(Dataset entries)
- - - -
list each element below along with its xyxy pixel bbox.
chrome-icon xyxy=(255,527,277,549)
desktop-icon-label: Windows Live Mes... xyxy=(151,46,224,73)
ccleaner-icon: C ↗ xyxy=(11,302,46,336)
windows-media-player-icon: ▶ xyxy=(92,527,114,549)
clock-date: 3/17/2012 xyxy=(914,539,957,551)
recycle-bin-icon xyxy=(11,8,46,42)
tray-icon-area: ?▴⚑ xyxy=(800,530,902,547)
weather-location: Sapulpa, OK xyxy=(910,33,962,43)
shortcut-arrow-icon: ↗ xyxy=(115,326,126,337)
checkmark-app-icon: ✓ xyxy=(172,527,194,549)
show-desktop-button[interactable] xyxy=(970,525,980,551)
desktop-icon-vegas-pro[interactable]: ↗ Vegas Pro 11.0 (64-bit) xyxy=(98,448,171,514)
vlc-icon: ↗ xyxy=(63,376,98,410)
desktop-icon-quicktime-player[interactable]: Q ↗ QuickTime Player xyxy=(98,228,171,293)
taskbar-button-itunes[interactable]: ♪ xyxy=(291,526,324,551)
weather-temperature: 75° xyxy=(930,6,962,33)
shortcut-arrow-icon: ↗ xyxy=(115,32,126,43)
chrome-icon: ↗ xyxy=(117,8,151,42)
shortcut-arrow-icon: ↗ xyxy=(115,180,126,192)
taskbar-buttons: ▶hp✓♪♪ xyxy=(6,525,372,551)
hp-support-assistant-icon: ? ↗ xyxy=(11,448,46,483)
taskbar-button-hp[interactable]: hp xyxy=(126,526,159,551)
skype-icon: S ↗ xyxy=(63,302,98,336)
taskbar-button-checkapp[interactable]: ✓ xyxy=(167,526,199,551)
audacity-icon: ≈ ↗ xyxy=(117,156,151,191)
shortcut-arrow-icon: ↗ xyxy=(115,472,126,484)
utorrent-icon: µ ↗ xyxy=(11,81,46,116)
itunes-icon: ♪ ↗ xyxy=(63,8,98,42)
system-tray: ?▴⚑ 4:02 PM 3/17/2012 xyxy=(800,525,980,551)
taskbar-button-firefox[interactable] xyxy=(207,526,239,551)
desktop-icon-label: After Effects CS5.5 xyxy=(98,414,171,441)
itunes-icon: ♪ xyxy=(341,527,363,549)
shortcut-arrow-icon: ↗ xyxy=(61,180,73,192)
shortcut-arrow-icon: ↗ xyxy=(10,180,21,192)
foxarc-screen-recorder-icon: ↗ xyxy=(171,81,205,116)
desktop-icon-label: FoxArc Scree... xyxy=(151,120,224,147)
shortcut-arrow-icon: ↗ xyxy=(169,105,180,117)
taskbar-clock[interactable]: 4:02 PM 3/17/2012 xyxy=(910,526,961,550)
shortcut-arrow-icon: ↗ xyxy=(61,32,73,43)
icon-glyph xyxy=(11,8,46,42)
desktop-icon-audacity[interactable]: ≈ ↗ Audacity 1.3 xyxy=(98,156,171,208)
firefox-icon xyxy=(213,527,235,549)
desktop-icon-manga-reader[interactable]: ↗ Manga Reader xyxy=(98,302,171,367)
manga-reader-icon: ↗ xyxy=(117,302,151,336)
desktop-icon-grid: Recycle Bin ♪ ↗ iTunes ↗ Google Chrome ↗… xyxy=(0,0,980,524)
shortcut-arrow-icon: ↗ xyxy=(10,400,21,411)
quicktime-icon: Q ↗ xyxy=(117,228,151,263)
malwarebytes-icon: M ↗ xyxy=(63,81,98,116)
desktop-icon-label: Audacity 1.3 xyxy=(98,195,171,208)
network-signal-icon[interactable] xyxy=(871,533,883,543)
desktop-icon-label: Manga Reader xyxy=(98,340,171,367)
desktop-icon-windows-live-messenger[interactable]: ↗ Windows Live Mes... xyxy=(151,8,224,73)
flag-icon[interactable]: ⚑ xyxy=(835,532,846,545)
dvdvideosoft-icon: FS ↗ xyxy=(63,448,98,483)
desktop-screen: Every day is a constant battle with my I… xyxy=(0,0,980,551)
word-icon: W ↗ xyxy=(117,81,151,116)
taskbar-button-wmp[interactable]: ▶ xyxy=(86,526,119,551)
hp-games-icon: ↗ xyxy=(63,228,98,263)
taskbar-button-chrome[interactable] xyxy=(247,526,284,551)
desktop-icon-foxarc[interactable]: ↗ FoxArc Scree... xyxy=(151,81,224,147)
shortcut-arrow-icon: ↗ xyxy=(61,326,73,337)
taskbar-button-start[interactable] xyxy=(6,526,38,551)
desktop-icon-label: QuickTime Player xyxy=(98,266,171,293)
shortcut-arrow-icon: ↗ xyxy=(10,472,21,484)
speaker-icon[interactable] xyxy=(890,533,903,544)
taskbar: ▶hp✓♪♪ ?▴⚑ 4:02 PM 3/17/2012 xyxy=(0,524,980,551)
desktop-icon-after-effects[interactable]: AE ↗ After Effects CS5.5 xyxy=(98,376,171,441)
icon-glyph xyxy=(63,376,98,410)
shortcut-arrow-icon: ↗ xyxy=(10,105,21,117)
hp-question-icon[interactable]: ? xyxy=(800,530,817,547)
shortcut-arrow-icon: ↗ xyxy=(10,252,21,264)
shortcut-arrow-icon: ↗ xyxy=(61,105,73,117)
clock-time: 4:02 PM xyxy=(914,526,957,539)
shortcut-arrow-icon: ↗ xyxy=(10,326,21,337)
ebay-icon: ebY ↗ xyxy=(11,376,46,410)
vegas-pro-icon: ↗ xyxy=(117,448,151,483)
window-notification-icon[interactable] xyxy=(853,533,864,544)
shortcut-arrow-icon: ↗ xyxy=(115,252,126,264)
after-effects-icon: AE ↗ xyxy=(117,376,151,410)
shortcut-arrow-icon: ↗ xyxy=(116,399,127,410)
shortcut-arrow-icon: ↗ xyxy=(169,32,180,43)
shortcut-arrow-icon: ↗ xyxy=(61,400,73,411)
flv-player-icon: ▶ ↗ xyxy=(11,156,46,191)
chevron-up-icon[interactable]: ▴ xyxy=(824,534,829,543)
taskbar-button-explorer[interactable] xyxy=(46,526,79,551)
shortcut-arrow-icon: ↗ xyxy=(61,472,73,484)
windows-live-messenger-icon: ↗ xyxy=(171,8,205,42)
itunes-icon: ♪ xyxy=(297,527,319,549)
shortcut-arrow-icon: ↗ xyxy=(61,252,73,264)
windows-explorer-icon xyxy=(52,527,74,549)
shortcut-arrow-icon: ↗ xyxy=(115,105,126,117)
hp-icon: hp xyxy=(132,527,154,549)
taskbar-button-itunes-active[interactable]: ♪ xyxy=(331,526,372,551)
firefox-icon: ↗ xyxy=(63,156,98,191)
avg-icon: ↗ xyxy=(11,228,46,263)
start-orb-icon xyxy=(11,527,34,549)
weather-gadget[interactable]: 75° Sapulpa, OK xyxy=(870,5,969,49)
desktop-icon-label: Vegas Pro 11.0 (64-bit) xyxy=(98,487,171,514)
- - - -
EXERCISE GOAL: Scan the entries above for the word "weather", then copy every line in which it occurs.

ANSWER BELOW:
weather-location: Sapulpa, OK xyxy=(910,33,962,43)
weather-temperature: 75° xyxy=(930,6,962,33)
weather-gadget[interactable]: 75° Sapulpa, OK xyxy=(870,5,969,49)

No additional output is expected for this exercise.